Supplied entries Block Start

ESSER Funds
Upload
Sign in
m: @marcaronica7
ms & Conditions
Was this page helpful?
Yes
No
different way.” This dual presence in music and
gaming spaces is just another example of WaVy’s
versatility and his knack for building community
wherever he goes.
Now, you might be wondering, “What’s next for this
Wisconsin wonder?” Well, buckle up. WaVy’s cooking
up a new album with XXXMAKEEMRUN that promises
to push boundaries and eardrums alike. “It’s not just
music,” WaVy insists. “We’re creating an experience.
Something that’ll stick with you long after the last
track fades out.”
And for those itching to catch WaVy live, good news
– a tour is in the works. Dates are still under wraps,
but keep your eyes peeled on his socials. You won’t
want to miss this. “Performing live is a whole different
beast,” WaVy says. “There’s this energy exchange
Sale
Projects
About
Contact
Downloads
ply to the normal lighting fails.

Supplied entries Block End

→ **The task**
Each line from the top of the records above through the line containing "to push boundaries" needs to be transcribed exactly, and no line after it.

→ **Answer to this task**
ESSER Funds
Upload
Sign in
m: @marcaronica7
ms & Conditions
Was this page helpful?
Yes
No
different way.” This dual presence in music and
gaming spaces is just another example of WaVy’s
versatility and his knack for building community
wherever he goes.
Now, you might be wondering, “What’s next for this
Wisconsin wonder?” Well, buckle up. WaVy’s cooking
up a new album with XXXMAKEEMRUN that promises
to push boundaries and eardrums alike. “It’s not just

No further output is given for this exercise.